■ **Dataset**

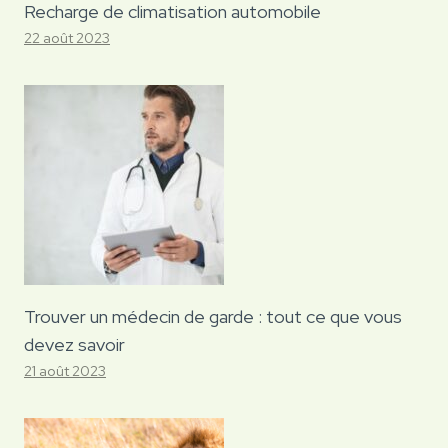
Recharge de climatisation automobile
22 août 2023
Trouver un médecin de garde : tout ce que vous
devez savoir
21 août 2023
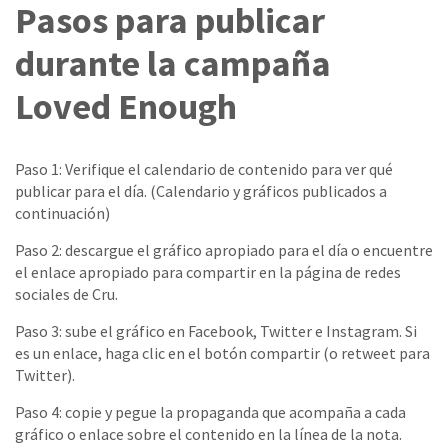
Pasos para publicar
durante la campaña
Loved Enough
Paso 1: Verifique el calendario de contenido para ver qué
publicar para el día. (Calendario y gráficos publicados a
continuación)
Paso 2: descargue el gráfico apropiado para el día o encuentre
el enlace apropiado para compartir en la página de redes
sociales de Cru.
Paso 3: sube el gráfico en Facebook, Twitter e Instagram. Si
es un enlace, haga clic en el botón compartir (o retweet para
Twitter).
Paso 4: copie y pegue la propaganda que acompaña a cada
gráfico o enlace sobre el contenido en la línea de la nota.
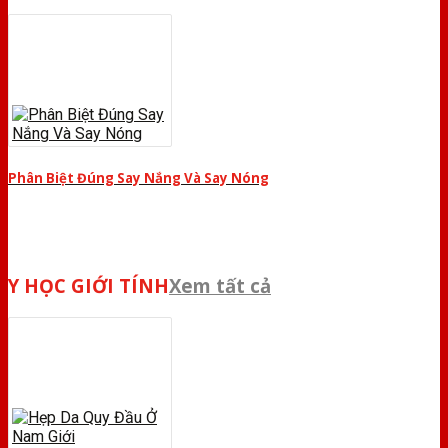
Phân Biệt Đúng Say Nắng Và Say Nóng
Y HỌC GIỚI TÍNH
Xem tất cả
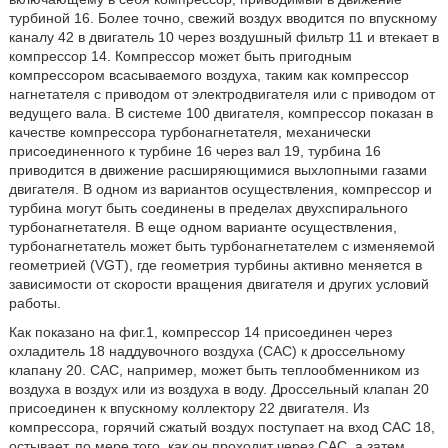
турбиной 16. Более точно, свежий воздух вводится по впускному
каналу 42 в двигатель 10 через воздушный фильтр 11 и втекает в
компрессор 14. Компрессор может быть пригодным
компрессором всасываемого воздуха, таким как компрессор
нагнетателя с приводом от электродвигателя или с приводом от
ведущего вала. В системе 100 двигателя, компрессор показан в
качестве компрессора турбонагнетателя, механически
присоединенного к турбине 16 через вал 19, турбина 16
приводится в движение расширяющимися выхлопными газами
двигателя. В одном из вариантов осуществления, компрессор и
турбина могут быть соединены в пределах двухспирального
турбонагнетателя. В еще одном варианте осуществления,
турбонагнетатель может быть турбонагнетателем с изменяемой
геометрией (VGT), где геометрия турбины активно меняется в
зависимости от скорости вращения двигателя и других условий
работы.
Как показано на фиг.1, компрессор 14 присоединен через
охладитель 18 наддувочного воздуха (CAC) к дроссельному
клапану 20. CAC, например, может быть теплообменником из
воздуха в воздух или из воздуха в воду. Дроссельный клапан 20
присоединен к впускному коллектору 22 двигателя. Из
компрессора, горячий сжатый воздух поступает на вход CAC 18,
остывает, по мере того, как он проходит через CAC, а затем,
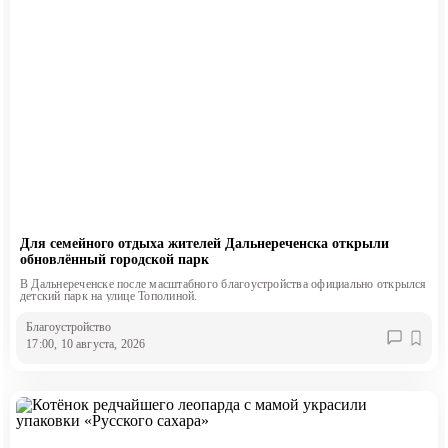
Для семейного отдыха жителей Дальнереченска открыли
обновлённый городской парк
В Дальнереченске после масштабного благоустройства официально открылся
детский парк на улице Тополиной.
Благоустройство
17:00, 10 августа, 2026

■ **What to work on**
Leave the images out and output the remaining material exactly as it stands.

■ **Solution to this task**
Recharge de climatisation automobile
22 août 2023
Trouver un médecin de garde : tout ce que vous
devez savoir
21 août 2023
Pasos para publicar
durante la campaña
Loved Enough
Paso 1: Verifique el calendario de contenido para ver qué
publicar para el día. (Calendario y gráficos publicados a
continuación)
Paso 2: descargue el gráfico apropiado para el día o encuentre
el enlace apropiado para compartir en la página de redes
sociales de Cru.
Paso 3: sube el gráfico en Facebook, Twitter e Instagram. Si
es un enlace, haga clic en el botón compartir (o retweet para
Twitter).
Paso 4: copie y pegue la propaganda que acompaña a cada
gráfico o enlace sobre el contenido en la línea de la nota.
Phân Biệt Đúng Say Nắng Và Say Nóng
Y HỌC GIỚI TÍNH
Xem tất cả
турбиной 16. Более точно, свежий воздух вводится по впускному
каналу 42 в двигатель 10 через воздушный фильтр 11 и втекает в
компрессор 14. Компрессор может быть пригодным
компрессором всасываемого воздуха, таким как компрессор
нагнетателя с приводом от электродвигателя или с приводом от
ведущего вала. В системе 100 двигателя, компрессор показан в
качестве компрессора турбонагнетателя, механически
присоединенного к турбине 16 через вал 19, турбина 16
приводится в движение расширяющимися выхлопными газами
двигателя. В одном из вариантов осуществления, компрессор и
турбина могут быть соединены в пределах двухспирального
турбонагнетателя. В еще одном варианте осуществления,
турбонагнетатель может быть турбонагнетателем с изменяемой
геометрией (VGT), где геометрия турбины активно меняется в
зависимости от скорости вращения двигателя и других условий
работы.
Как показано на фиг.1, компрессор 14 присоединен через
охладитель 18 наддувочного воздуха (CAC) к дроссельному
клапану 20. CAC, например, может быть теплообменником из
воздуха в воздух или из воздуха в воду. Дроссельный клапан 20
присоединен к впускному коллектору 22 двигателя. Из
компрессора, горячий сжатый воздух поступает на вход CAC 18,
остывает, по мере того, как он проходит через CAC, а затем,
Для семейного отдыха жителей Дальнереченска открыли
обновлённый городской парк
В Дальнереченске после масштабного благоустройства официально открылся
детский парк на улице Тополиной.
Благоустройство
17:00, 10 августа, 2026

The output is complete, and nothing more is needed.